One particular paragraph that stood out for me (my bold), was when George wrote …
Obama’s foreign policy presumed the existence of “the community of nations.” But that phrase is worse than hackneyed and sentimental, it is oxymoronic: Different nations affirm different notions of justice; a community consists of people made cohesive by a consensus about the nature of justice.
… and it got me to wondering whether the ‘United States’ itself is in fact an oxymoron …. after all - if you take that second sentence and replace ‘nations’ with ‘states’ and ‘community’ with ‘country’ - does that not in fact clearly layout where the United States is today?
Different states affirm different notions of justice; a country consists of people made cohesive by a consensus about the nature of justice.
I think he is wrong about the community of nations. Sure, the US doesn’t want to be ‘part of the world’ - but most of the other countries do.
George’s final paragraph is worth a repeat that helps everything fall into place.
Soon, foreign policy will be conducted by a man who, although in 2010 he said WikiLeaks’ Julian Assange deserves the death penalty, now seems to trust Assange on the subject of Russian hacking more than he trusts the consensus of the nation’s $53 billion civilian intelligence institutions.
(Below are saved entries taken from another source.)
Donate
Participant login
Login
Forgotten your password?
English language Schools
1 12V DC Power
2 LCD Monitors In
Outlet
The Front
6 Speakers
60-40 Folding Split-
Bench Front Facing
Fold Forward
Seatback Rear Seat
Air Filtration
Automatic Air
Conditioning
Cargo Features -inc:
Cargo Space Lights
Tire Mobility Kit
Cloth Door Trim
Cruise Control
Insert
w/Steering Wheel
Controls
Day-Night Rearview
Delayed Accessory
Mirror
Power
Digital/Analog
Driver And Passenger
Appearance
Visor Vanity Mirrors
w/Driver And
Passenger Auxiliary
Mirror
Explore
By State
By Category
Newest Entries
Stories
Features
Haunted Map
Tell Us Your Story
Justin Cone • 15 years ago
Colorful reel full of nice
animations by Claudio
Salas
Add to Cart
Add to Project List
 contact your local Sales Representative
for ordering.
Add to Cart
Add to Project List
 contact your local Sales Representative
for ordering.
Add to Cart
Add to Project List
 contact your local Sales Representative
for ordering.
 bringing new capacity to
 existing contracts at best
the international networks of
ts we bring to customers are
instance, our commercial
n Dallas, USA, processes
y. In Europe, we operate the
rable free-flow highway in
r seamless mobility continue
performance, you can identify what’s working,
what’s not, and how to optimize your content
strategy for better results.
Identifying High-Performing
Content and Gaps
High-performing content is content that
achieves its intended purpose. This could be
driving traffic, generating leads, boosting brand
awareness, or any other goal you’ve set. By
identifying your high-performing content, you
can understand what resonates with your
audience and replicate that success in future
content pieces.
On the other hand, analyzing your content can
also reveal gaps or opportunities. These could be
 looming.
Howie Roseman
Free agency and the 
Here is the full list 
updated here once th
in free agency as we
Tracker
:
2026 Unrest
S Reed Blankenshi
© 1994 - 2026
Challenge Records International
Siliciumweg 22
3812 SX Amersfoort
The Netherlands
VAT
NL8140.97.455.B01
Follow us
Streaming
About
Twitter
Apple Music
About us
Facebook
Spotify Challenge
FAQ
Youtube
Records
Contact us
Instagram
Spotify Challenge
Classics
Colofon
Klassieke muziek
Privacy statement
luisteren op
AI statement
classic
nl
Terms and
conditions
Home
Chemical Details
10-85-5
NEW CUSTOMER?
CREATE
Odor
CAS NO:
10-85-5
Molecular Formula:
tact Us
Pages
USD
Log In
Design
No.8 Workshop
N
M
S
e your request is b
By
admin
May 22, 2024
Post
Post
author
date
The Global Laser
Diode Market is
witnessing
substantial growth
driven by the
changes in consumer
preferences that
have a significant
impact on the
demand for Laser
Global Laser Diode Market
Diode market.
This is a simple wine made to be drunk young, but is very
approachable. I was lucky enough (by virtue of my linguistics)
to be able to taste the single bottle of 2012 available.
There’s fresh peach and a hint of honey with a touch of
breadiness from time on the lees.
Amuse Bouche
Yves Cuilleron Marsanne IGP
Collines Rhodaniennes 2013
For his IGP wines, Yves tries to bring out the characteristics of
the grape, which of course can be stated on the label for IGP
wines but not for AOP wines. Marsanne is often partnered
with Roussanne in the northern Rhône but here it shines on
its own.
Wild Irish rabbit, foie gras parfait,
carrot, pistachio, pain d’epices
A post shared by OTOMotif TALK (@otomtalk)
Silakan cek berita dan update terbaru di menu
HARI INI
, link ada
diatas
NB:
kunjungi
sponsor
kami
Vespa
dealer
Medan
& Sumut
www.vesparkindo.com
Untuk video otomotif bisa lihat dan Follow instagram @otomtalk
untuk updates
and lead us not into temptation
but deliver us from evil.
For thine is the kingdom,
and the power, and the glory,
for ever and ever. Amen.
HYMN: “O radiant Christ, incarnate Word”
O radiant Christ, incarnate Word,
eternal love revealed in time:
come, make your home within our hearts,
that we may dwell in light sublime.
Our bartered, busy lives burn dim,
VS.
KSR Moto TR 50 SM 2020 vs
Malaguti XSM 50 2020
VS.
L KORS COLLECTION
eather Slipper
Time passes and, we are told, brings progress.
Graham continued …
‘Most’ of the other countries may wish to be part of the world, but by no means all, as Brexit shows us. (John may disagree…)
Germany too is under pressure to consider its own status.
And, of course, it gets much worse, once you look more closely at the USA. For example, dissing the job you are about to get, and the institution it runs, is not typically a route to engagement, but …
So if there is no consensus even upon our institutions, upon what they are and what the skills and qualities would be required of the people to run them, what hope of community?
Which leads us into another discussion. Does the USA really still have sufficient community of interest – enough common agreement on its ideals, what it is and how it should operate – for it to continue as a coherent unit? Or is it coming to time for fragmentation? Even the United Kingdom, with a longer history than the USA, is now threatened with breakup as the outer units realise their interests may lie elsewhere. And this time there are no redcoats to enforce unity.
This post from Business Insider includes the thought that there are actually 11 Americas
John Goes On
This thinking goes further and suggests that there are at least six Californias!
And just because it didn’t make the 2016 ballot, doesn’t mean it is going away - Mr. Draper understands persistence.